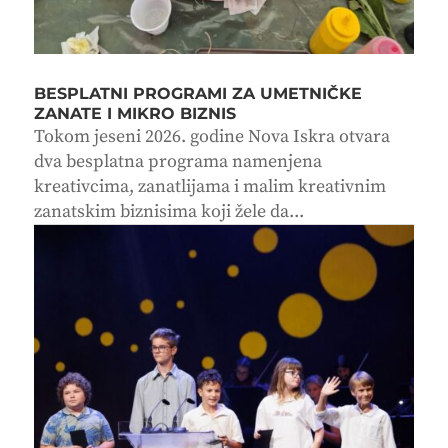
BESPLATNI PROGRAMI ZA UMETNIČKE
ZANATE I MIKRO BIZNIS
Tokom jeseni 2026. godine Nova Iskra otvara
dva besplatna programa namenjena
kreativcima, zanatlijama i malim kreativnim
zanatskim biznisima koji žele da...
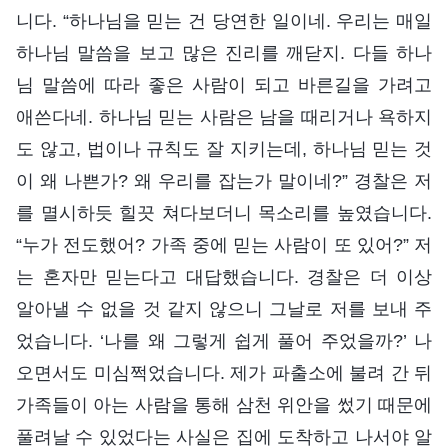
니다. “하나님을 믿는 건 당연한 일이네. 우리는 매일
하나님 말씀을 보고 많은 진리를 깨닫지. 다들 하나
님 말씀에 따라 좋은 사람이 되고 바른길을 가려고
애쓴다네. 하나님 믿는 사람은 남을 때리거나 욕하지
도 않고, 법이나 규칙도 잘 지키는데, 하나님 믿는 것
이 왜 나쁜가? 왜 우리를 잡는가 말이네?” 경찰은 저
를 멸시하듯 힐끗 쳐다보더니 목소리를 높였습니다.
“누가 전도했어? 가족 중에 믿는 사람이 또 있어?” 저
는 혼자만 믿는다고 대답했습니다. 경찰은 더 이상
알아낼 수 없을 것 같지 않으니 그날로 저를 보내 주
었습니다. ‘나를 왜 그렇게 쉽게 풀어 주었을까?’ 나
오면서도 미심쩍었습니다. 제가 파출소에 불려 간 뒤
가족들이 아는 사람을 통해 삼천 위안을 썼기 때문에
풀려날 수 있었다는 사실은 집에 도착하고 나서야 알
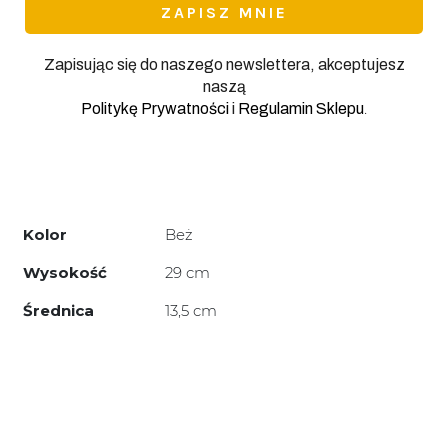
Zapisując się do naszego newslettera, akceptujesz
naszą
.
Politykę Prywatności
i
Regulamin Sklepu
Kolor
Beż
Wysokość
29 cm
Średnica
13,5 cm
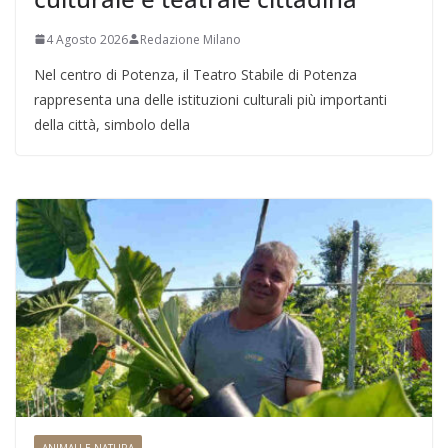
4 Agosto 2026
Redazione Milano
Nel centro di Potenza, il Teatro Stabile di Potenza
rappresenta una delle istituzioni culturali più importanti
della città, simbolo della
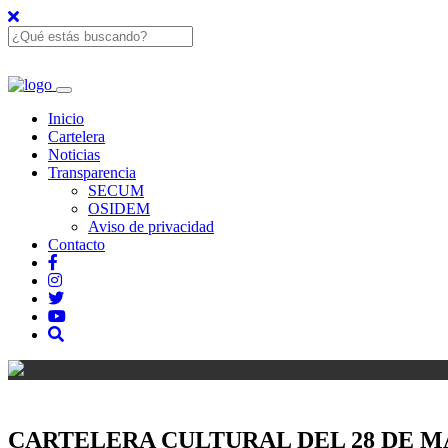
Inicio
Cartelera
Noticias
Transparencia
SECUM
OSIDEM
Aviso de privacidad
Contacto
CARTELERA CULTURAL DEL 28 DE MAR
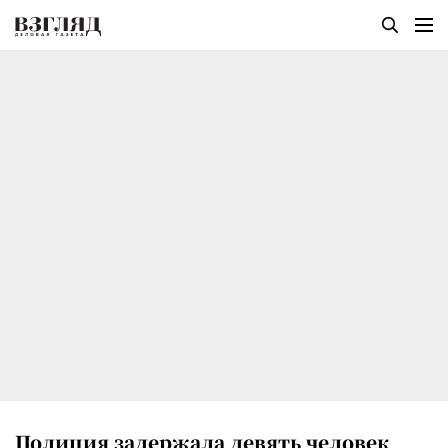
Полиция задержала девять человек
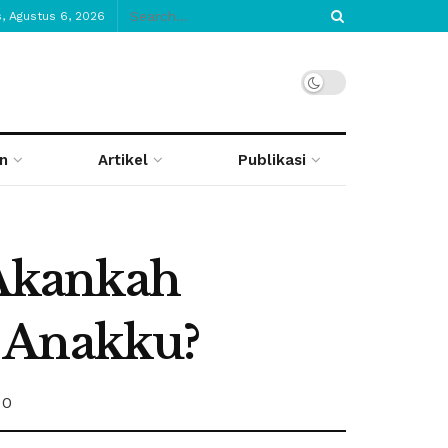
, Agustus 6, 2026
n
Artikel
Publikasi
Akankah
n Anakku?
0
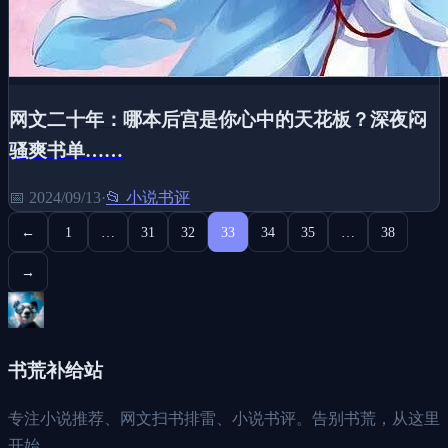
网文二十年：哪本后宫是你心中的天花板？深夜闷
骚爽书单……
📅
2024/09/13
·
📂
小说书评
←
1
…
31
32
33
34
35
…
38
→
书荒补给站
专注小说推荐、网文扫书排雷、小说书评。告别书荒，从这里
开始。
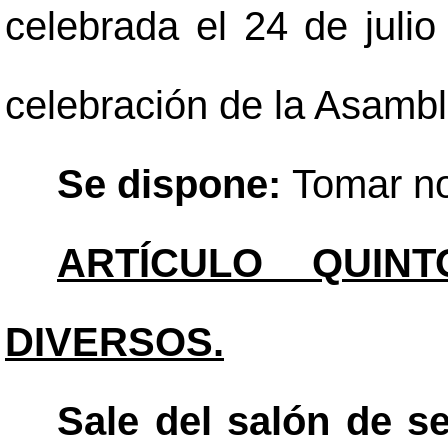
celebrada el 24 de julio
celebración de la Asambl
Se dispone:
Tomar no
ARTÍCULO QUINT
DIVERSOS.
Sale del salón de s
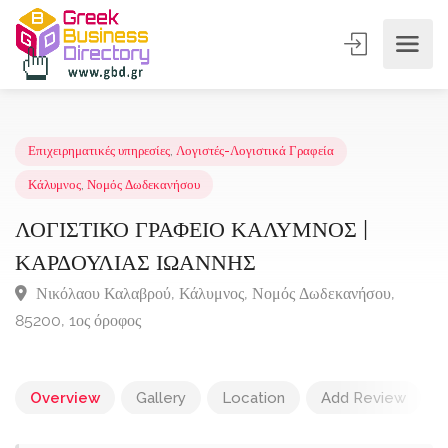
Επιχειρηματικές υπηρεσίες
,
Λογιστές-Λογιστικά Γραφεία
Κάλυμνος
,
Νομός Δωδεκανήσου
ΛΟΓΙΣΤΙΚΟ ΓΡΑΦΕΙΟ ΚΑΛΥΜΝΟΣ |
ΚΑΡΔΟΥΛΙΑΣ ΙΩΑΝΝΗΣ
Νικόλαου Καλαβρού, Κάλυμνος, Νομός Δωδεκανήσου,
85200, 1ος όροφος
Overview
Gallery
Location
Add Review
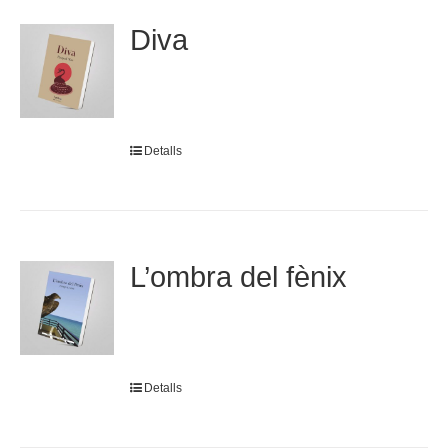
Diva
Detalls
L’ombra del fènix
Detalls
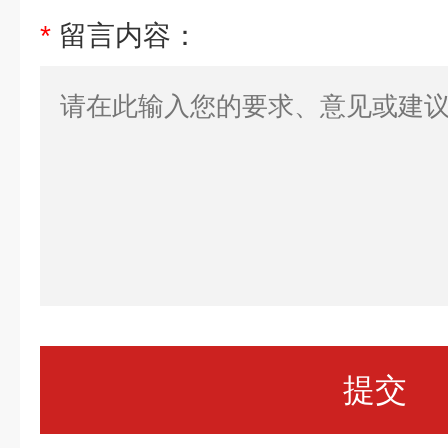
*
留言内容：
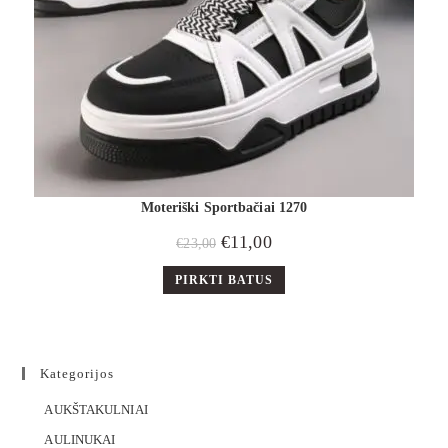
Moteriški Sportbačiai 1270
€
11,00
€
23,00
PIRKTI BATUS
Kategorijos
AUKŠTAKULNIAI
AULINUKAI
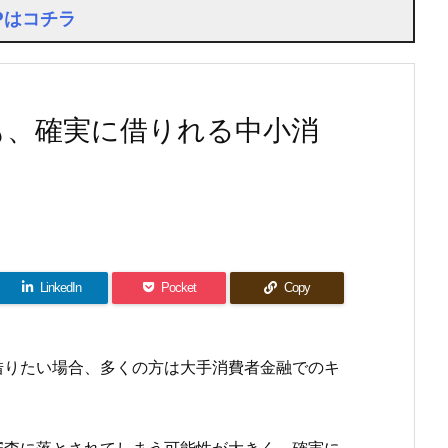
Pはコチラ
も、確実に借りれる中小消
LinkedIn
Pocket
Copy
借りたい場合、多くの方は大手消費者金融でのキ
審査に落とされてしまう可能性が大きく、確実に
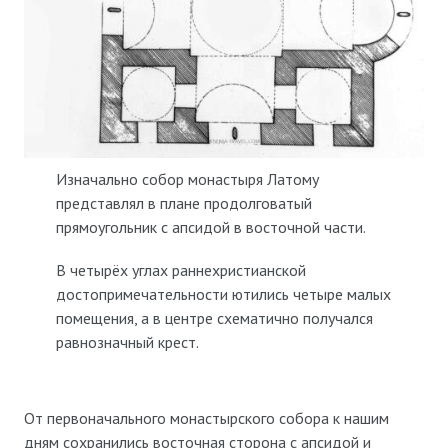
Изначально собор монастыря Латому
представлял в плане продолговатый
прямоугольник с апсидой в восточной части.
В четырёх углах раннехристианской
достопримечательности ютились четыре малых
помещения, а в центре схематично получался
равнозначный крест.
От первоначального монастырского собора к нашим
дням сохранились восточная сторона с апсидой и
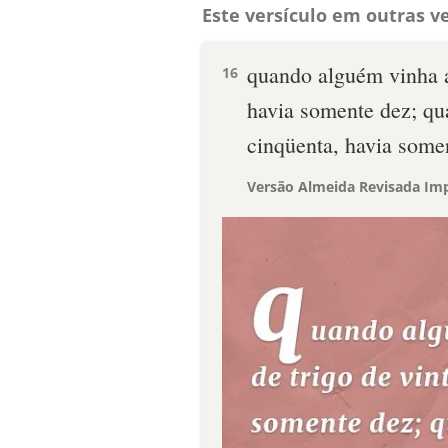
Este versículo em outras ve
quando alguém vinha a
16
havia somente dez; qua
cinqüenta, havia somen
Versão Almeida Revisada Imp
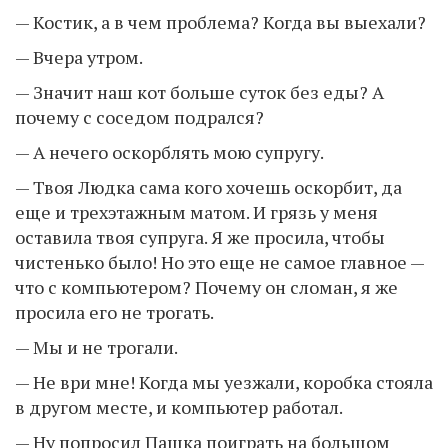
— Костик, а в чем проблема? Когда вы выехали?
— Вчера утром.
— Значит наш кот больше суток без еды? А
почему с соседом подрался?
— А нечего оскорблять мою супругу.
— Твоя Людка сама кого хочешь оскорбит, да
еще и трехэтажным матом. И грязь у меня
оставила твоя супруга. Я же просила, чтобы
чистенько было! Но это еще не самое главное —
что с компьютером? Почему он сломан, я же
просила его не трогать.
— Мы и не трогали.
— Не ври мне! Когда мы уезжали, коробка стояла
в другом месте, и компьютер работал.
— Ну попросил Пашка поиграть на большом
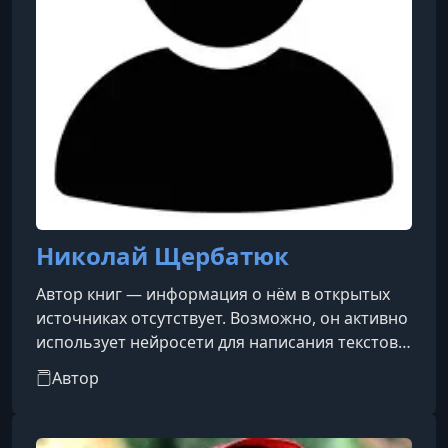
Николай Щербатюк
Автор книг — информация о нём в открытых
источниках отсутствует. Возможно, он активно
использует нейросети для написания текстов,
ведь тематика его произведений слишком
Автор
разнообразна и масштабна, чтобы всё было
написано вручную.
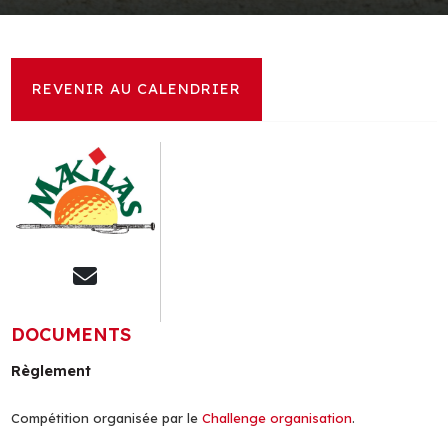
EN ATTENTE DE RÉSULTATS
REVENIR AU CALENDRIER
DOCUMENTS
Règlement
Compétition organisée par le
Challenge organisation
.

+===+

Output each record above word for word, leaving out images.

--- Solution for this exercise ---
BESPLATNI PROGRAMI ZA UMETNIČKE
ZANATE I MIKRO BIZNIS
Tokom jeseni 2026. godine Nova Iskra otvara
dva besplatna programa namenjena
kreativcima, zanatlijama i malim kreativnim
zanatskim biznisima koji žele da...
니다. “하나님을 믿는 건 당연한 일이네. 우리는 매일
하나님 말씀을 보고 많은 진리를 깨닫지. 다들 하나
님 말씀에 따라 좋은 사람이 되고 바른길을 가려고
애쓴다네. 하나님 믿는 사람은 남을 때리거나 욕하지
도 않고, 법이나 규칙도 잘 지키는데, 하나님 믿는 것
이 왜 나쁜가? 왜 우리를 잡는가 말이네?” 경찰은 저
를 멸시하듯 힐끗 쳐다보더니 목소리를 높였습니다.
“누가 전도했어? 가족 중에 믿는 사람이 또 있어?” 저
는 혼자만 믿는다고 대답했습니다. 경찰은 더 이상
알아낼 수 없을 것 같지 않으니 그날로 저를 보내 주
었습니다. ‘나를 왜 그렇게 쉽게 풀어 주었을까?’ 나
오면서도 미심쩍었습니다. 제가 파출소에 불려 간 뒤
가족들이 아는 사람을 통해 삼천 위안을 썼기 때문에
풀려날 수 있었다는 사실은 집에 도착하고 나서야 알
Zapisując się do naszego newslettera, akceptujesz
naszą
.
Politykę Prywatności
i
Regulamin Sklepu
Kolor
Beż
Wysokość
29 cm
Średnica
13,5 cm
4 Agosto 2026
Redazione Milano
Nel centro di Potenza, il Teatro Stabile di Potenza
rappresenta una delle istituzioni culturali più importanti
della città, simbolo della
Inicio
Cartelera
Noticias
Transparencia
SECUM
OSIDEM
Aviso de privacidad
Contacto
CARTELERA CULTURAL DEL 28 DE MAR
Полиция задержала девять человек
, Agustus 6, 2026
n
Artikel
Publikasi
Akankah
n Anakku?
0
网文二十年：哪本后宫是你心中的天花板？深夜闷
骚爽书单……
📅
2024/09/13
·
📂
小说书评
←
1
…
31
32
33
34
35
…
38
→
书荒补给站
专注小说推荐、网文扫书排雷、小说书评。告别书荒，从这里
开始。
celebrada el 24 de julio
celebración de la Asambl
Se dispone:
Tomar no
ARTÍCULO QUINT
DIVERSOS.
Sale del salón de s
Επιχειρηματικές υπηρεσίες
,
Λογιστές-Λογιστικά Γραφεία
Κάλυμνος
,
Νομός Δωδεκανήσου
ΛΟΓΙΣΤΙΚΟ ΓΡΑΦΕΙΟ ΚΑΛΥΜΝΟΣ |
ΚΑΡΔΟΥΛΙΑΣ ΙΩΑΝΝΗΣ
Νικόλαου Καλαβρού, Κάλυμνος, Νομός Δωδεκανήσου,
85200, 1ος όροφος
Overview
Gallery
Location
Add Review
Diva
Detalls
L’ombra del fènix
Detalls
*
留言内容：
Moteriški Sportbačiai 1270
€
11,00
€
23,00
PIRKTI BATUS
Kategorijos
AUKŠTAKULNIAI
AULINUKAI
Pはコチラ
も、確実に借りれる中小消
LinkedIn
Pocket
Copy
借りたい場合、多くの方は大手消費者金融でのキ
審査に落とされてしまう可能性が大きく、確実に
Изначально собор монастыря Латому
представлял в плане продолговатый
прямоугольник с апсидой в восточной части.
В четырёх углах раннехристианской
достопримечательности ютились четыре малых
помещения, а в центре схематично получался
равнозначный крест.
От первоначального монастырского собора к нашим
дням сохранились восточная сторона с апсидой и
Este versículo em outras ve
quando alguém vinha a
16
havia somente dez; qua
cinqüenta, havia somen
Versão Almeida Revisada Imp
— Костик, а в чем проблема? Когда вы выехали?
— Вчера утром.
— Значит наш кот больше суток без еды? А
почему с соседом подрался?
— А нечего оскорблять мою супругу.
— Твоя Людка сама кого хочешь оскорбит, да
еще и трехэтажным матом. И грязь у меня
оставила твоя супруга. Я же просила, чтобы
чистенько было! Но это еще не самое главное —
что с компьютером? Почему он сломан, я же
просила его не трогать.
— Мы и не трогали.
— Не ври мне! Когда мы уезжали, коробка стояла
в другом месте, и компьютер работал.
— Ну попросил Пашка поиграть на большом
Николай Щербатюк
Автор книг — информация о нём в открытых
источниках отсутствует. Возможно, он активно
использует нейросети для написания текстов,
ведь тематика его произведений слишком
Автор
разнообразна и масштабна, чтобы всё было
написано вручную.
EN ATTENTE DE RÉSULTATS
REVENIR AU CALENDRIER
DOCUMENTS
Règlement
Compétition organisée par le
Challenge organisation
.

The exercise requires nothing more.